## SOURCE MATERIAL
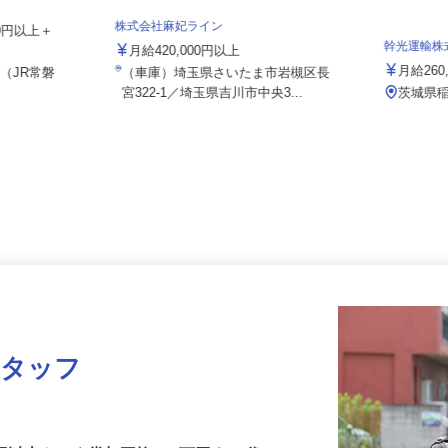
ニファクチャ
株式会社麻妃ライン
000円以上＋
幹光運輸
月給420,000円以上
月給26
7（JR常磐
（車庫）埼玉県さいたま市岩槻区長
）
宮322-1／埼玉県吉川市中央3...
茨城県
スタッフ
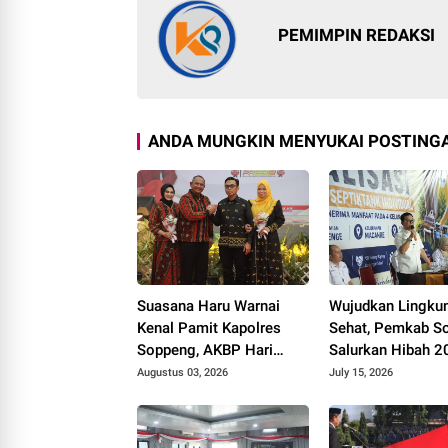
PEMIMPIN REDAKSI
ANDA MUNGKIN MENYUKAI POSTINGA
Suasana Haru Warnai
Wujudkan Lingku
Kenal Pamit Kapolres
Sehat, Pemkab S
Soppeng, AKBP Hari
Salurkan Hibah 2
Budiyanto Siap Lanjutkan
Tangki Septik unt
Augustus 03, 2026
July 15, 2026
Sinergi untuk Bumi
Warga
Latemmamala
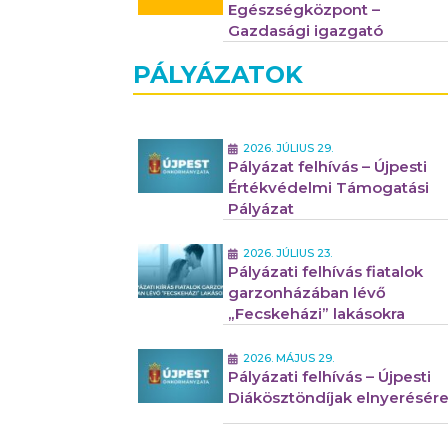
Egészségközpont –
Gazdasági igazgató
PÁLYÁZATOK
2026. JÚLIUS 29.
Pályázat felhívás – Újpesti
Értékvédelmi Támogatási
Pályázat
2026. JÚLIUS 23.
Pályázati felhívás fiatalok
garzonházában lévő
„Fecskeházi” lakásokra
2026. MÁJUS 29.
Pályázati felhívás – Újpesti
Diákösztöndíjak elnyerésér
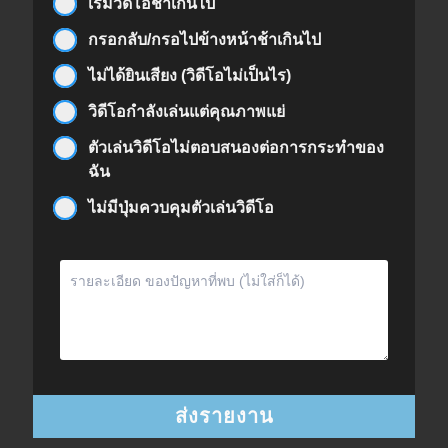
เริ่มวิดีโอช้าเกินไป
กรอกลับ/กรอไปข้างหน้าช้าเกินไป
ไม่ได้ยินเสียง (วิดีโอไม่เป็นไร)
วิดีโอกำลังเล่นแต่คุณภาพแย่
ตัวเล่นวิดีโอไม่ตอบสนองต่อการกระทำของ
ฉัน
ไม่มีปุ่มควบคุมตัวเล่นวิดีโอ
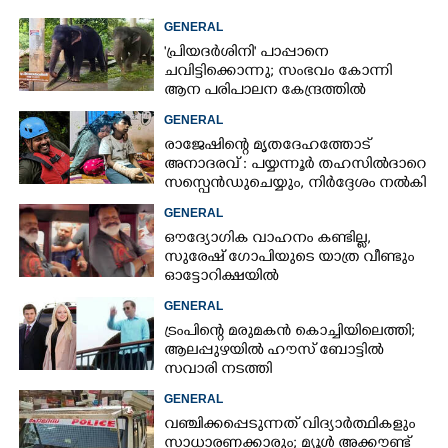
GENERAL
'പ്രിയദർശിനി' പാപ്പാനെ
ചവിട്ടിക്കൊന്നു; സംഭവം കോന്നി
ആന പരിപാലന കേന്ദ്രത്തിൽ
GENERAL
രാജേഷിന്റെ മൃതദേഹത്തോട്
അനാദരവ് : പയ്യന്നൂർ തഹസിൽദാറെ
സസ്പെൻഡുചെയ്യും, നിർദ്ദേശം നൽകി
മന്ത്രി
GENERAL
ഔദ്യോഗിക വാഹനം കണ്ടില്ല,
സുരേഷ് ഗോപിയുടെ യാത്ര വീണ്ടും
ഓട്ടോറിക്ഷയിൽ
GENERAL
ട്രംപിന്റെ മരുമകൻ കൊച്ചിയിലെത്തി;
ആലപ്പുഴയിൽ ഹൗസ് ബോട്ടിൽ
സവാരി നടത്തി
GENERAL
വഞ്ചിക്കപ്പെടുന്നത് വിദ്യാർത്ഥികളും
സാധാരണക്കാരും; മ്യൂൾ അക്കൗണ്ട്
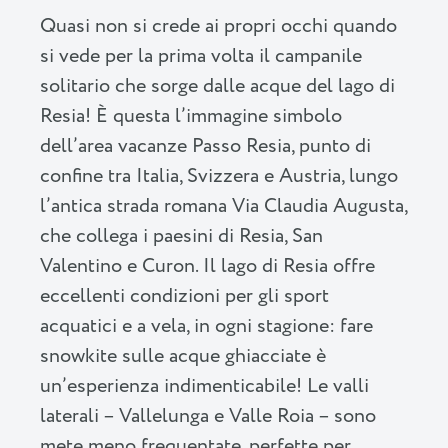
Quasi non si crede ai propri occhi quando
si vede per la prima volta il campanile
solitario che sorge dalle acque del lago di
Resia! È questa l’immagine simbolo
dell’area vacanze Passo Resia, punto di
confine tra Italia, Svizzera e Austria, lungo
l’antica strada romana Via Claudia Augusta,
che collega i paesini di Resia, San
Valentino e Curon. Il lago di Resia offre
eccellenti condizioni per gli sport
acquatici e a vela, in ogni stagione: fare
snowkite sulle acque ghiacciate è
un’esperienza indimenticabile! Le valli
laterali – Vallelunga e Valle Roia – sono
mete meno frequentate, perfette per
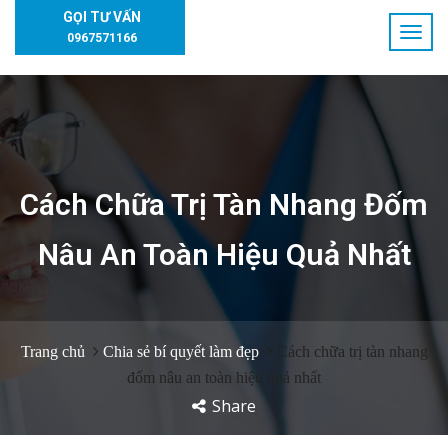
GỌI TƯ VẤN
0967571166
Cách Chữa Trị Tàn Nhang Đốm
Nâu An Toàn Hiệu Quả Nhất
Trang chủ
Chia sẻ bí quyết làm đẹp
Cách chữa trị tàn nhang
đốm nâu an toàn hiệu quả nhất
Share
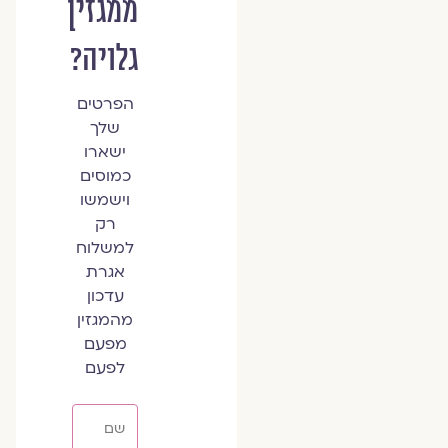
ממגזין
גלויה?
הפרטים
שלך
ישארו
כמוסים
וישמשו
רק
למשלוח
אגרת
עדכון
מהמגזין
מפעם
לפעם
שם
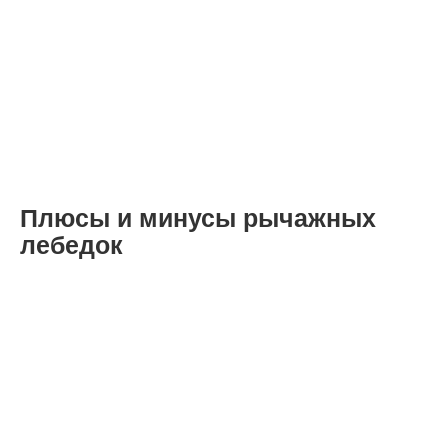
Плюсы и минусы рычажных
лебедок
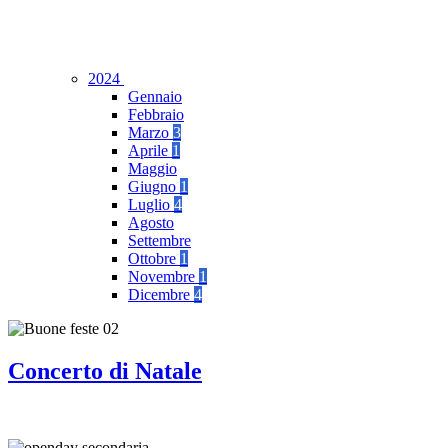
2024
Gennaio
Febbraio
Marzo
3
Aprile
1
Maggio
Giugno
1
Luglio
4
Agosto
Settembre
Ottobre
1
Novembre
1
Dicembre
4
Concerto di Natale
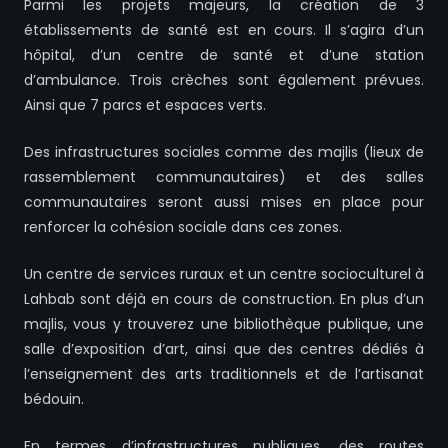
Parmi les projets majeurs, la création de 3
établissements de santé est en cours. Il s’agira d’un
hôpital, d’un centre de santé et d’une station
d’ambulance. Trois crèches sont également prévues.
Ainsi que 7 parcs et espaces verts.
Des infrastructures sociales comme des majlis (lieux de
rassemblement communautaires) et des salles
communautaires seront aussi mises en place pour
renforcer la cohésion sociale dans ces zones.
Un centre de services ruraux et un centre socioculturel à
Lahbab sont déjà en cours de construction. En plus d’un
majlis, vous y trouverez une bibliothèque publique, une
salle d’exposition d’art, ainsi que des centres dédiés à
l’enseignement des arts traditionnels et de l’artisanat
bédouin.
En termes d’infrastructures publiques, des routes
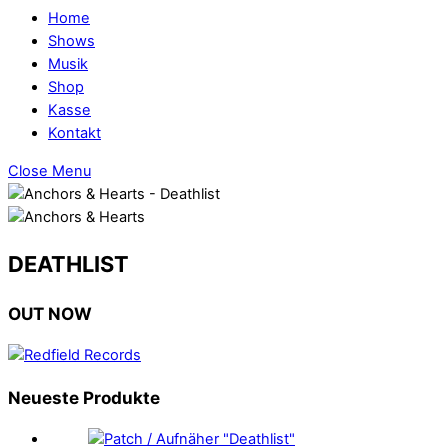
Home
Shows
Musik
Shop
Kasse
Kontakt
Close Menu
DEATHLIST
OUT NOW
Neueste Produkte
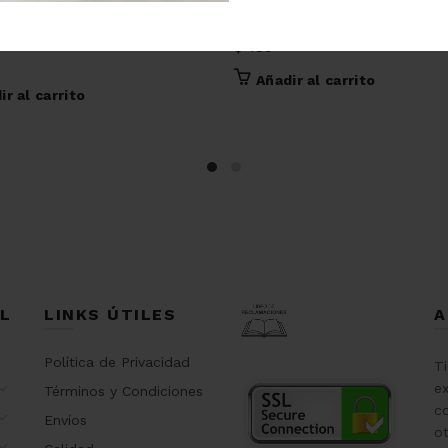
Dije ónix cruz con circón
 cristales corazón
$
135
Añadir al carrito
ir al carrito
L
LINKS ÚTILES
A
Política de Privacidad
T
ex
Términos y Condiciones
co
Envíos
o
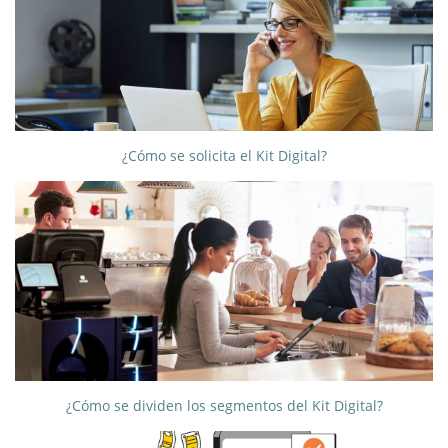
¿Cómo se solicita el Kit Digital?
¿Cómo se dividen los segmentos del Kit Digital?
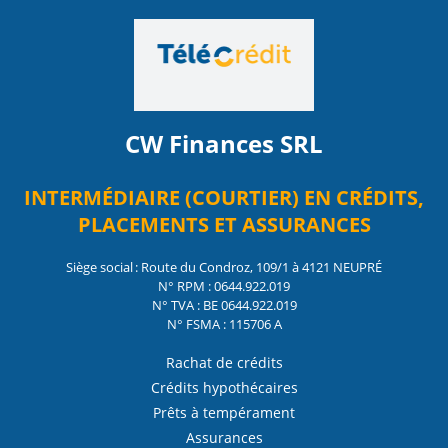
CW Finances SRL
INTERMÉDIAIRE (COURTIER) EN CRÉDITS,
PLACEMENTS ET ASSURANCES
Siège social : Route du Condroz, 109/1 à 4121 NEUPRÉ
N° RPM : 0644.922.019
N° TVA : BE 0644.922.019
N° FSMA : 115706 A
Rachat de crédits
Crédits hypothécaires
Prêts à tempérament
Assurances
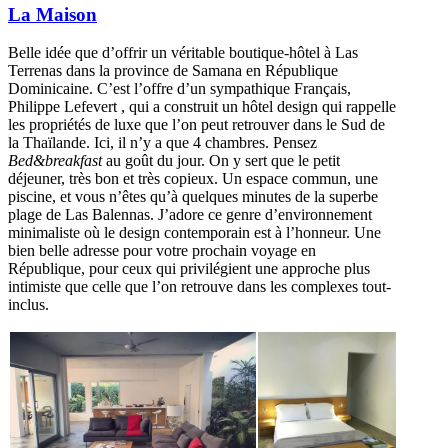
La Maison
Belle idée que d’offrir un véritable boutique-hôtel à Las
Terrenas dans la province de Samana en République
Dominicaine. C’est l’offre d’un sympathique Français,
Philippe Lefevert , qui a construit un hôtel design qui rappelle
les propriétés de luxe que l’on peut retrouver dans le Sud de
la Thaïlande. Ici, il n’y a que 4 chambres. Pensez
Bed&breakfast
au goût du jour. On y sert que le petit
déjeuner, très bon et très copieux. Un espace commun, une
piscine, et vous n’êtes qu’à quelques minutes de la superbe
plage de Las Balennas. J’adore ce genre d’environnement
minimaliste où le design contemporain est à l’honneur. Une
bien belle adresse pour votre prochain voyage en
République, pour ceux qui privilégient une approche plus
intimiste que celle que l’on retrouve dans les complexes tout-
inclus.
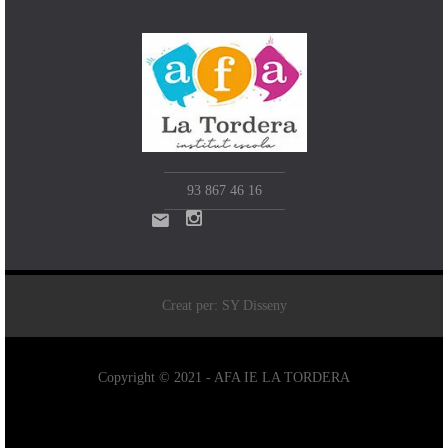
93 867 46 16
Creat per: SY Disseny
Copyright © 2021 - AFA IE LA TORDERA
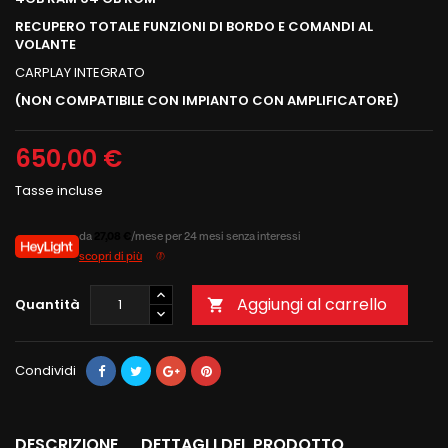
RECUPERO TOTALE FUNZIONI DI BORDO E COMANDI AL
VOLANTE
CARPLAY INTEGRATO
(NON COMPATIBILE CON IMPIANTO CON AMPLIFICATORE)
650,00 €
Tasse incluse
da
27,08 €
/mese per 24 mesi senza interessi
scopri di più
Aggiungi al carrello
Quantità

Condividi
DESCRIZIONE
DETTAGLI DEL PRODOTTO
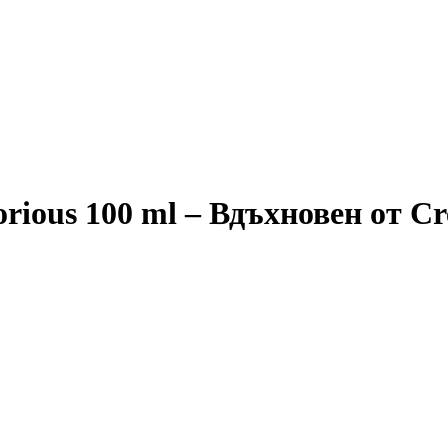
rious 100 ml – Вдъхновен от Cr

## ASSIGNMENT
In the records above, count the lines holding the word "Resia"; give only that number.

## WRITTEN SOLUTION
4